Note that all the atomic sections are extremely lightweight. They only include manipulation of a few references, and avoid any computation and copy.

In-Memory Compaction Policies

MemStoreCompactor provides two compaction policies: BASIC and EAGER.

The BASIC policy is a low-cost/low-overhead alternative that merges the indexes of all segments in pipeline into a single flat index. It does not eliminate redundancies, in order to avoid cell data copy. Namely, once the number of segments in pipeline exceeds N, the algorithm scans the CellSet’s of N+1 youngest segments in pipeline, and copies the KeyValue references to a new CellArrayMap. The scan retrieves all the KeyValue’s in the original CellSet’s ordered by key and version (non-SQM matcher).

The EAGER policy is a high-cost/high-reward alternative that both flattens the index and eliminates redundancies across segments. It scans all the segments in pipeline, and merges them into one segment encapsulating a new CellArrayMap index. Redundant data versions are eliminated in the course of scan (SQM matcher). If the MemStore uses MSLAB cell storage, then the data is copied to new (compact) MSLAB’s under the new index. This policy trades extra data copy and GC overhead for maximal memory efficiency.

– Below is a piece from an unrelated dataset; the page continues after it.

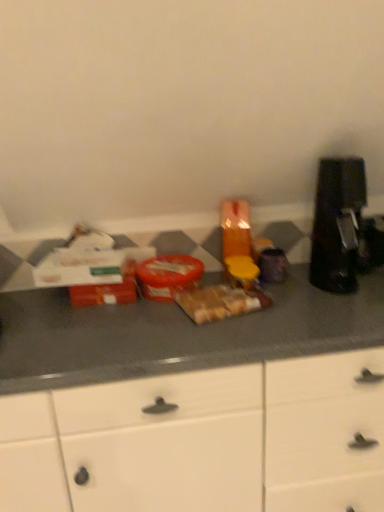 Identify the location of free location in front of brown matte sandwich at center, positioned as the 1th food in right-to-left order. This screenshot has width=384, height=512. (226, 331). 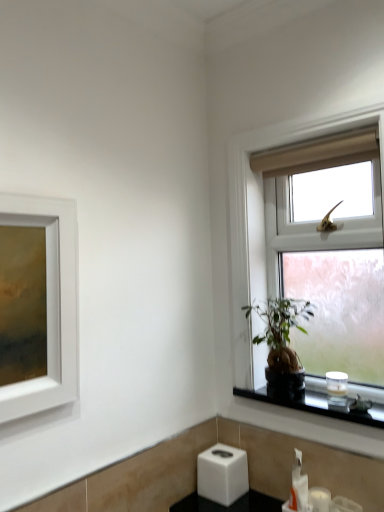 Question: In terms of width, does green leafy plant at window look wider or thinner when compared to clear glass window at upper right?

Disk Flush Policy and WAL Truncation

HBase 2.0 introduces a notion of sloppy MemStore’s - that is, MemStore implementations that dynamically expand and contract their RAM footprint over time. CompactingMemStore is currently the only sloppy MemStore implementation. When a region triggers a flush to disk to free up memory, sloppy stores  are the last candidates for flush. The rationale is that they manage their memory more efficiently than DefaultMemStore by over time, and therefore should be prioritized for remaining in RAM.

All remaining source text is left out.